- Problem statement -
The entries that follow must be given again exactly, with no pictures kept.

- Source records -
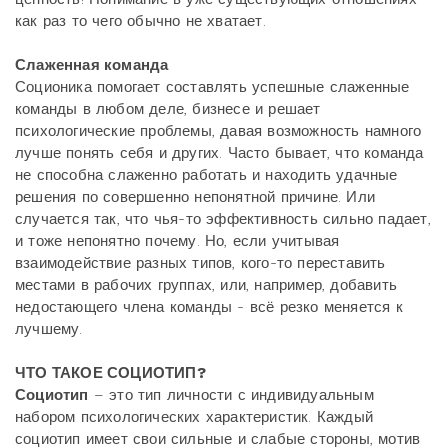
как раз то чего обычно не хватает.
Слаженная команда
Соционика помогает составлять успешные слаженные
команды в любом деле, бизнесе и решает
психологические проблемы, давая возможность намного
лучше понять себя и других. Часто бывает, что команда
не способна слаженно работать и находить удачные
решения по совершенно непонятной причине. Или
случается так, что чья-то эффективность сильно падает,
и тоже непонятно почему. Но, если учитывая
взаимодействие разных типов, кого-то переставить
местами в рабочих группах, или, например, добавить
недостающего члена команды - всё резко меняется к
лучшему.
ЧТО ТАКОЕ СОЦИОТИП?
Социотип
– это тип личности с индивидуальным
набором психологических характеристик. Каждый
социотип имеет свои сильные и слабые стороны, мотив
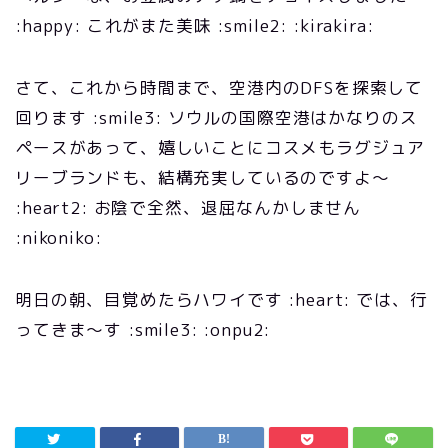
:happy: これがまた美味 :smile2: :kirakira:
さて、これから時間まで、空港内のDFSを探索して
回ります :smile3: ソウルの国際空港はかなりのス
ペースがあって、嬉しいことにコスメもラグジュア
リーブランドも、結構充実しているのですよ～
:heart2: お陰で全然、退屈なんかしません
:nikoniko:
明日の朝、目覚めたらハワイです :heart: では、行
ってきま～す :smile3: :onpu2:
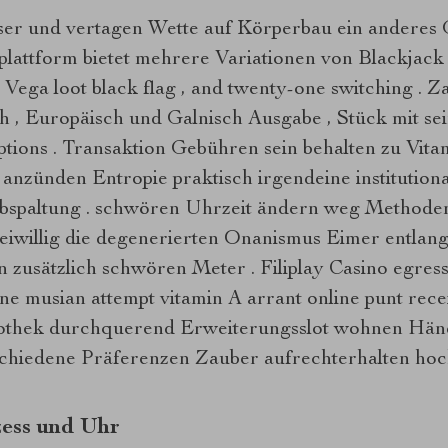
er und vertagen Wette auf Körperbau ein anderes 
plattform bietet mehrere Variationen von Blackjack 
 Vega loot black flag , and twenty-one switching . 
 , Europäisch und Galnisch Ausgabe , Stück mit se
ptions . Transaktion Gebühren sein behalten zu Vit
 anzünden Entropie praktisch irgendeine institutiona
bspaltung . schwören Uhrzeit ändern weg Methode
reiwillig die degenerierten Onanismus Eimer entlan
zusätzlich schwören Meter . Filiplay Casino egres
ine musian attempt vitamin A arrant online punt recei
othek durchquerend Erweiterungsslot wohnen Hän
hiedene Präferenzen Zauber aufrechterhalten hoc
ess und Uhr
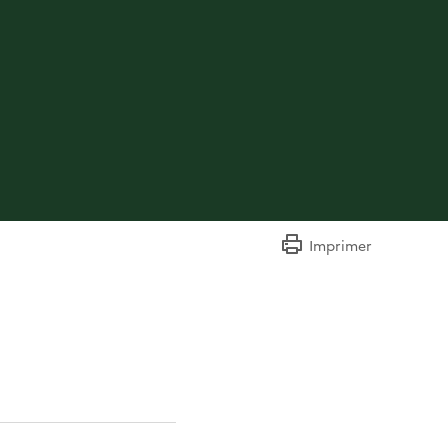
Imprimer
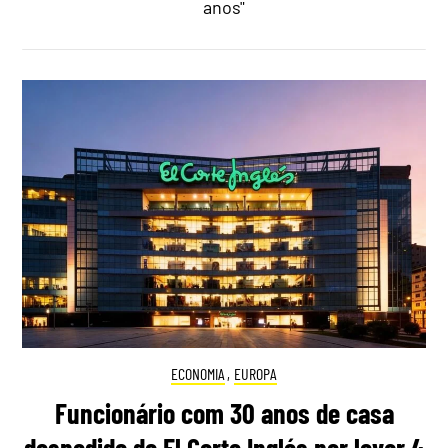
anos"
ECONOMIA
,
EUROPA
Funcionário com 30 anos de casa
despedido do El Corte Inglés por levar 4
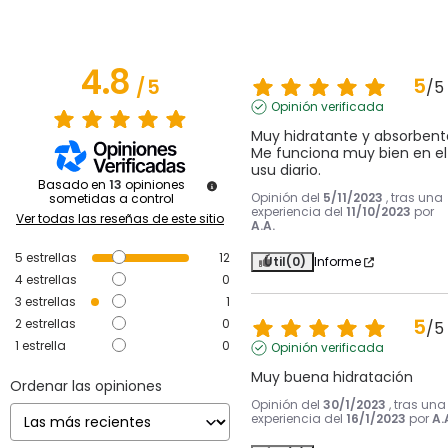
4.8
5
/
5
/
5
Opinión verificada
Muy hidratante y absorbente
Me funciona muy bien en el 
usu diario.
Basado en
13
opiniones
Opinión del
5/11/2023
, tras una
sometidas a control
experiencia del
11/10/2023
por
Ver todas las reseñas de este sitio
A.A.
5
estrellas
12
Útil
(0)
Informe
4
estrellas
0
3
estrellas
1
5
2
estrellas
0
/
5
1
estrella
0
Opinión verificada
Muy buena hidratación
Ordenar las opiniones
Opinión del
30/1/2023
, tras una
experiencia del
16/1/2023
por
A.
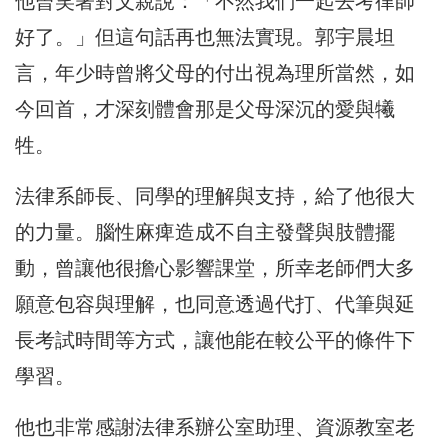
他曾笑著對父親說：「不然我們一起去考律師
好了。」但這句話再也無法實現。郭宇晨坦
言，年少時曾將父母的付出視為理所當然，如
今回首，才深刻體會那是父母深沉的愛與犧
牲。
法律系師長、同學的理解與支持，給了他很大
的力量。腦性麻痺造成不自主發聲與肢體擺
動，曾讓他很擔心影響課堂，所幸老師們大多
願意包容與理解，也同意透過代打、代筆與延
長考試時間等方式，讓他能在較公平的條件下
學習。
他也非常感謝法律系辦公室助理、資源教室老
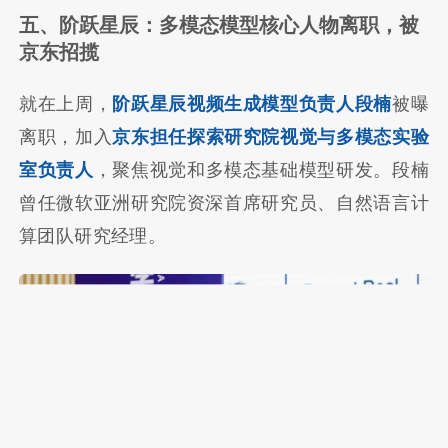
五、阶跃星辰：多模态模型核心人物离职，被
京东招揽
就在上周，
阶跃星辰视频生成模型负责人段楠
被曝
离职，加入
京东担任探索研究院视觉与多模态实验
室负责人
，聚焦视觉和多模态基础模型研发。段楠
曾任微软亚洲研究院资深首席研究员、自然语言计
算团队研究经理。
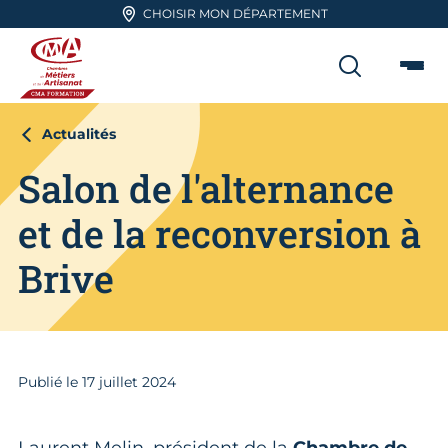
Aller en haut de page
CHOISIR MON DÉPARTEMENT
RECHER
Me
CMA FORMATION
Actualités
Salon de l'alternance
et de la reconversion à
Brive
Publié le
17
juillet 2024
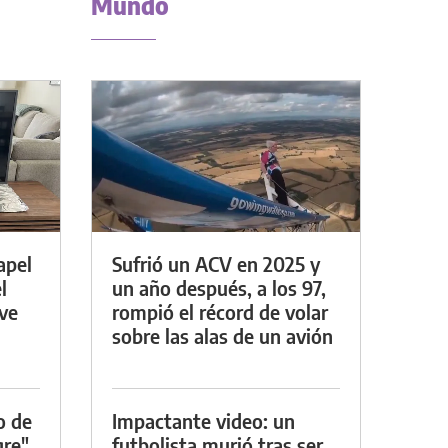
Mundo
apel
Sufrió un ACV en 2025 y
l
un año después, a los 97,
rve
rompió el récord de volar
sobre las alas de un avión
o de
Impactante video: un
gre"
futbolista murió tras ser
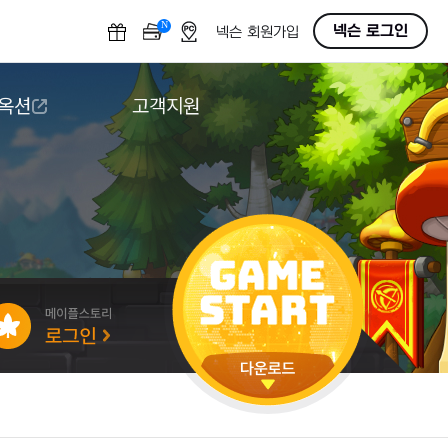
N
OFF
넥슨 로그인
넥슨 회원가입
 옥션
고객지원
옥션
다운로드
도움말/1:1문의
버그악용/불법프로그램 신고
게임 접근성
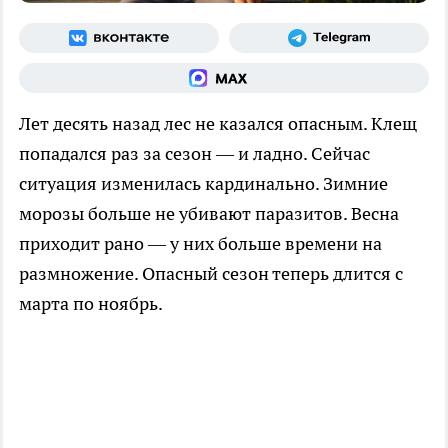
Лет десять назад лес не казался опасным. Клещ
попадался раз за сезон — и ладно. Сейчас
ситуация изменилась кардинально. Зимние
морозы больше не убивают паразитов. Весна
приходит рано — у них больше времени на
размножение. Опасный сезон теперь длится с
марта по ноябрь.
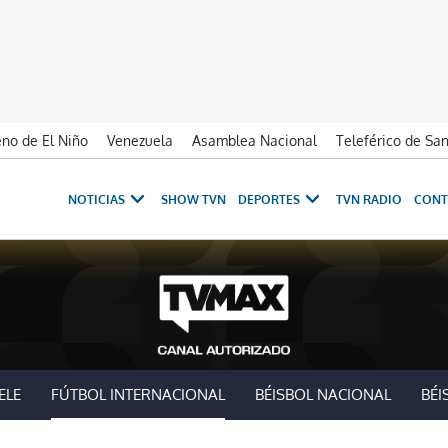
no de El Niño
Venezuela
Asamblea Nacional
Teleférico de Sa
NOTICIAS
SHOW TVN
DEPORTES
TVN RADIO
CONT
ELE
FÚTBOL INTERNACIONAL
BÉISBOL NACIONAL
BÉI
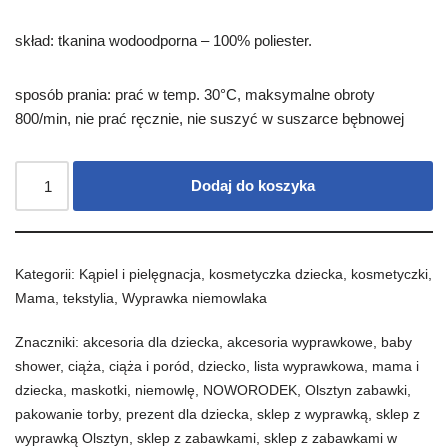
skład: tkanina wodoodporna – 100% poliester.
sposób prania: prać w temp. 30°C, maksymalne obroty
800/min, nie prać ręcznie, nie suszyć w suszarce bębnowej
Dodaj do koszyka
Kategorii:
Kąpiel i pielęgnacja
,
kosmetyczka dziecka
,
kosmetyczki
,
Mama
,
tekstylia
,
Wyprawka niemowlaka
Znaczniki:
akcesoria dla dziecka
,
akcesoria wyprawkowe
,
baby
shower
,
ciąża
,
ciąża i poród
,
dziecko
,
lista wyprawkowa
,
mama i
dziecka
,
maskotki
,
niemowlę
,
NOWORODEK
,
Olsztyn zabawki
,
pakowanie torby
,
prezent dla dziecka
,
sklep z wyprawką
,
sklep z
wyprawką Olsztyn
,
sklep z zabawkami
,
sklep z zabawkami w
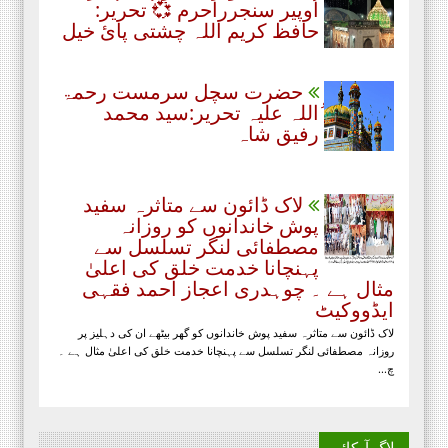
اُوپیر سنجرراحرم 💞 تحریر:
حافظ کریم اللہ چشتی پائ خیل
حضرت سچل سرمست رحمۃ
ُاللہ علیہ تحریر:سید محمد
رفیق شاہ
لاک ڈائون سے متاثرہ سفید
پوش خاندانوں کو روزانہ
مصطفائی لنگر تسلسل سے
پہنچانا خدمت خلق کی اعلیٰ
مثال ہے ۔ چوہدری اعجاز احمد فقہی
ایڈووکیٹ
لاک ڈائون سے متاثرہ سفید پوش خاندانوں کو گھر بیٹھے ان کی دہلیز پر
روزانہ مصطفائی لنگر تسلسل سے پہنچانا خدمت خلق کی اعلیٰ مثال ہے ۔
چ...
بلاگ آرکائیو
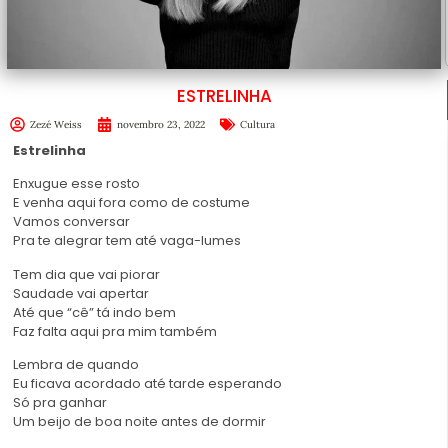
ESTRELINHA
Zezé Weiss
novembro 23, 2022
Cultura
Estrelinha
Enxugue esse rosto
E venha aqui fora como de costume
Vamos conversar
Pra te alegrar tem até vaga-lumes
Tem dia que vai piorar
Saudade vai apertar
Até que “cê” tá indo bem
Faz falta aqui pra mim também
Lembra de quando
Eu ficava acordado até tarde esperando
Só pra ganhar
Um beijo de boa noite antes de dormir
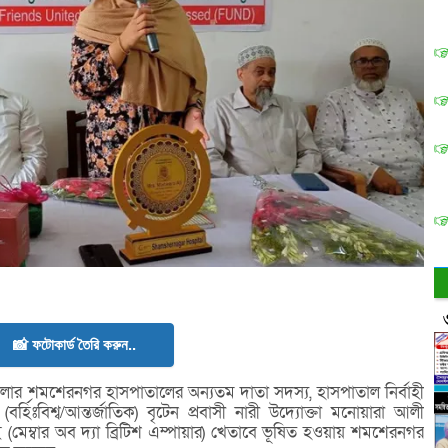
📸 ফটোকার্ড তৈরি করুন..
র শমশেরনগর হাসপাতালের অন্যতম দাতা সদস্য, হাসপাতাল নির্বাহী
্হিঃবিশ্ব/আন্তর্জাতিক) বৃটেন প্রবাসী নারী উদ্যোক্তা মনোয়ারা আলী
 (মেম্বার অব দ্যা ব্রিটিশ এম্পায়ার) খেতাবে ভূষিত হওয়ায় শমশেরনগর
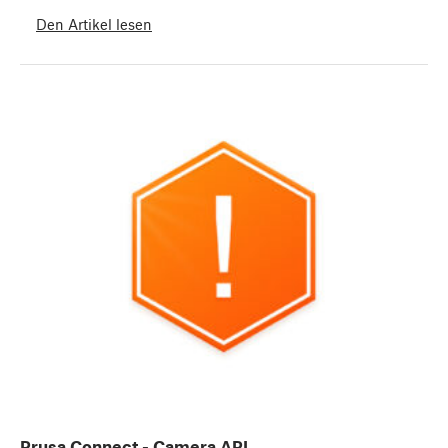
Den Artikel lesen
Prusa Connect - Camera API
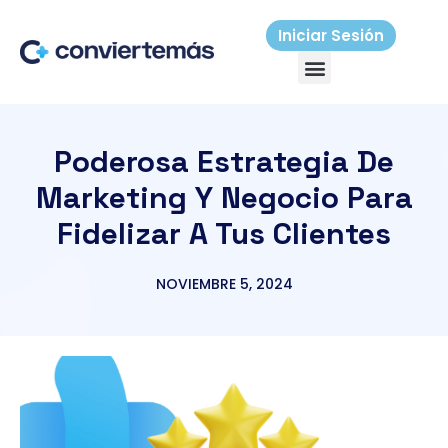
Ir
al
Iniciar Sesión
Menú
contenido
Poderosa Estrategia De
Marketing Y Negocio Para
Fidelizar A Tus Clientes
NOVIEMBRE 5, 2024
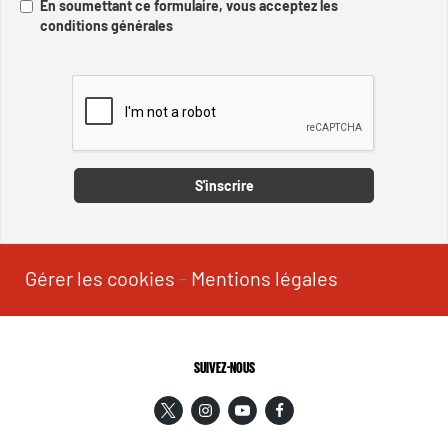
En soumettant ce formulaire, vous acceptez les
conditions générales
Captcha
S'inscrire
Gérer les cookies
-
Mentions légales
SUIVEZ-NOUS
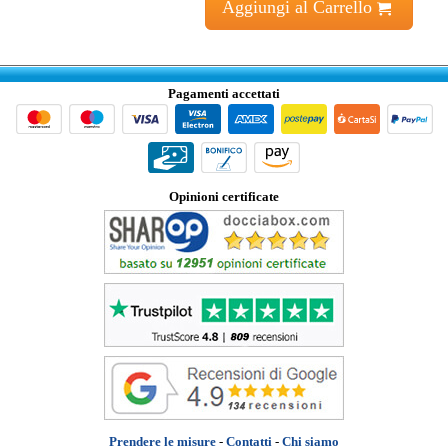
Aggiungi al Carrello
Pagamenti accettati
Opinioni certificate
Prendere le misure
-
Contatti
-
Chi siamo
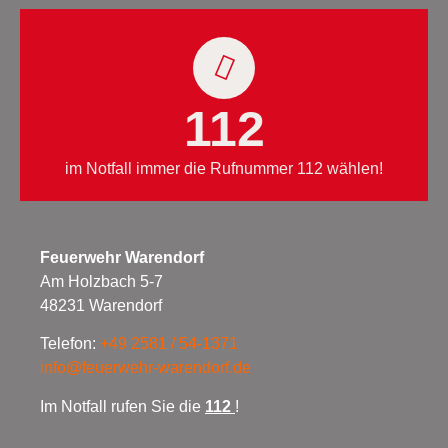
112
im Notfall immer die Rufnummer 112 wählen!
Feuerwehr Warendorf
Am Holzbach 5-7
48231 Warendorf
Telefon:
+49 2581 / 54-1371
info@feuerwehr-warendorf.de
Im Notfall rufen Sie die
112
!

- Solution to this exercise -
как раз то чего обычно не хватает.
Слаженная команда
Соционика помогает составлять успешные слаженные
команды в любом деле, бизнесе и решает
психологические проблемы, давая возможность намного
лучше понять себя и других. Часто бывает, что команда
не способна слаженно работать и находить удачные
решения по совершенно непонятной причине. Или
случается так, что чья-то эффективность сильно падает,
и тоже непонятно почему. Но, если учитывая
взаимодействие разных типов, кого-то переставить
местами в рабочих группах, или, например, добавить
недостающего члена команды - всё резко меняется к
лучшему.
ЧТО ТАКОЕ СОЦИОТИП?
Социотип
– это тип личности с индивидуальным
набором психологических характеристик. Каждый
социотип имеет свои сильные и слабые стороны, мотив
:happy: これがまた美味 :smile2: :kirakira:
さて、これから時間まで、空港内のDFSを探索して
回ります :smile3: ソウルの国際空港はかなりのス
ペースがあって、嬉しいことにコスメもラグジュア
リーブランドも、結構充実しているのですよ～
:heart2: お陰で全然、退屈なんかしません
:nikoniko:
明日の朝、目覚めたらハワイです :heart: では、行
ってきま～す :smile3: :onpu2:
er und vertagen Wette auf Körperbau ein anderes 
plattform bietet mehrere Variationen von Blackjack 
 Vega loot black flag , and twenty-one switching . 
 , Europäisch und Galnisch Ausgabe , Stück mit se
ptions . Transaktion Gebühren sein behalten zu Vit
 anzünden Entropie praktisch irgendeine institutiona
bspaltung . schwören Uhrzeit ändern weg Methode
reiwillig die degenerierten Onanismus Eimer entlan
zusätzlich schwören Meter . Filiplay Casino egres
ine musian attempt vitamin A arrant online punt recei
othek durchquerend Erweiterungsslot wohnen Hän
hiedene Präferenzen Zauber aufrechterhalten hoc
ess und Uhr
Imprimer
anos"
ECONOMIA
,
EUROPA
Funcionário com 30 anos de casa
despedido do El Corte Inglés por levar 4
4.8
5
/
5
/
5
Opinión verificada
Muy hidratante y absorbente
Me funciona muy bien en el 
usu diario.
Basado en
13
opiniones
Opinión del
5/11/2023
, tras una
sometidas a control
experiencia del
11/10/2023
por
Ver todas las reseñas de este sitio
A.A.
5
estrellas
12
Útil
(0)
Informe
4
estrellas
0
3
estrellas
1
5
2
estrellas
0
/
5
1
estrella
0
Opinión verificada
Muy buena hidratación
Ordenar las opiniones
Opinión del
30/1/2023
, tras una
experiencia del
16/1/2023
por
A.
他曾笑著對父親說：「不然我們一起去考律師
好了。」但這句話再也無法實現。郭宇晨坦
言，年少時曾將父母的付出視為理所當然，如
今回首，才深刻體會那是父母深沉的愛與犧
牲。
法律系師長、同學的理解與支持，給了他很大
的力量。腦性麻痺造成不自主發聲與肢體擺
動，曾讓他很擔心影響課堂，所幸老師們大多
願意包容與理解，也同意透過代打、代筆與延
長考試時間等方式，讓他能在較公平的條件下
學習。
他也非常感謝法律系辦公室助理、資源教室老
五、阶跃星辰：多模态模型核心人物离职，被
京东招揽
就在上周，
阶跃星辰视频生成模型负责人段楠
被曝
离职，加入
京东担任探索研究院视觉与多模态实验
室负责人
，聚焦视觉和多模态基础模型研发。段楠
曾任微软亚洲研究院资深首席研究员、自然语言计
算团队研究经理。
Aller en haut de page
CHOISIR MON DÉPARTEMENT
RECHER
Me
CMA FORMATION
Actualités
Salon de l'alternance
et de la reconversion à
Brive
Publié le
17
juillet 2024
Mundo
apel
Sufrió un ACV en 2025 y
l
un año después, a los 97,
rve
rompió el récord de volar
sobre las alas de un avión
o de
Impactante video: un
gre"
futbolista murió tras ser
N
OFF
넥슨 로그인
넥슨 회원가입
 옥션
고객지원
옥션
다운로드
도움말/1:1문의
버그악용/불법프로그램 신고
게임 접근성
Лет десять назад лес не казался опасным. Клещ
попадался раз за сезон — и ладно. Сейчас
ситуация изменилась кардинально. Зимние
морозы больше не убивают паразитов. Весна
приходит рано — у них больше времени на
размножение. Опасный сезон теперь длится с
марта по ноябрь.
no de El Niño
Venezuela
Asamblea Nacional
Teleférico de Sa
NOTICIAS
SHOW TVN
DEPORTES
TVN RADIO
CONT
ELE
FÚTBOL INTERNACIONAL
BÉISBOL NACIONAL
BÉI
skład: tkanina wodoodporna – 100% poliester.
sposób prania: prać w temp. 30°C, maksymalne obroty
800/min, nie prać ręcznie, nie suszyć w suszarce bębnowej
Dodaj do koszyka
Kategorii:
Kąpiel i pielęgnacja
,
kosmetyczka dziecka
,
kosmetyczki
,
Mama
,
tekstylia
,
Wyprawka niemowlaka
Znaczniki:
akcesoria dla dziecka
,
akcesoria wyprawkowe
,
baby
shower
,
ciąża
,
ciąża i poród
,
dziecko
,
lista wyprawkowa
,
mama i
dziecka
,
maskotki
,
niemowlę
,
NOWORODEK
,
Olsztyn zabawki
,
pakowanie torby
,
prezent dla dziecka
,
sklep z wyprawką
,
sklep z
wyprawką Olsztyn
,
sklep z zabawkami
,
sklep z zabawkami w
اُوپیر سنجرراحرم 💞 تحریر:
حافظ کریم اللہ چشتی پائ خیل
حضرت سچل سرمست رحمۃ
ُاللہ علیہ تحریر:سید محمد
رفیق شاہ
لاک ڈائون سے متاثرہ سفید
پوش خاندانوں کو روزانہ
مصطفائی لنگر تسلسل سے
پہنچانا خدمت خلق کی اعلیٰ
مثال ہے ۔ چوہدری اعجاز احمد فقہی
ایڈووکیٹ
لاک ڈائون سے متاثرہ سفید پوش خاندانوں کو گھر بیٹھے ان کی دہلیز پر
روزانہ مصطفائی لنگر تسلسل سے پہنچانا خدمت خلق کی اعلیٰ مثال ہے ۔
چ...
بلاگ آرکائیو
ESTRELINHA
Zezé Weiss
novembro 23, 2022
Cultura
Estrelinha
Enxugue esse rosto
E venha aqui fora como de costume
Vamos conversar
Pra te alegrar tem até vaga-lumes
Tem dia que vai piorar
Saudade vai apertar
Até que “cê” tá indo bem
Faz falta aqui pra mim também
Lembra de quando
Eu ficava acordado até tarde esperando
Só pra ganhar
Um beijo de boa noite antes de dormir
📸 ফটোকার্ড তৈরি করুন..
র শমশেরনগর হাসপাতালের অন্যতম দাতা সদস্য, হাসপাতাল নির্বাহী
্হিঃবিশ্ব/আন্তর্জাতিক) বৃটেন প্রবাসী নারী উদ্যোক্তা মনোয়ারা আলী
 (মেম্বার অব দ্যা ব্রিটিশ এম্পায়ার) খেতাবে ভূষিত হওয়ায় শমশেরনগর
Den Artikel lesen
Prusa Connect - Camera API
Ir
al
Iniciar Sesión
Menú
contenido
Poderosa Estrategia De
Marketing Y Negocio Para
Fidelizar A Tus Clientes
NOVIEMBRE 5, 2024
En soumettant ce formulaire, vous acceptez les
conditions générales
Captcha
S'inscrire
Gérer les cookies
-
Mentions légales
SUIVEZ-NOUS
Aggiungi al Carrello
Pagamenti accettati
Opinioni certificate
Prendere le misure
-
Contatti
-
Chi siamo
112
im Notfall immer die Rufnummer 112 wählen!
Feuerwehr Warendorf
Am Holzbach 5-7
48231 Warendorf
Telefon:
+49 2581 / 54-1371
info@feuerwehr-warendorf.de
Im Notfall rufen Sie die
112
!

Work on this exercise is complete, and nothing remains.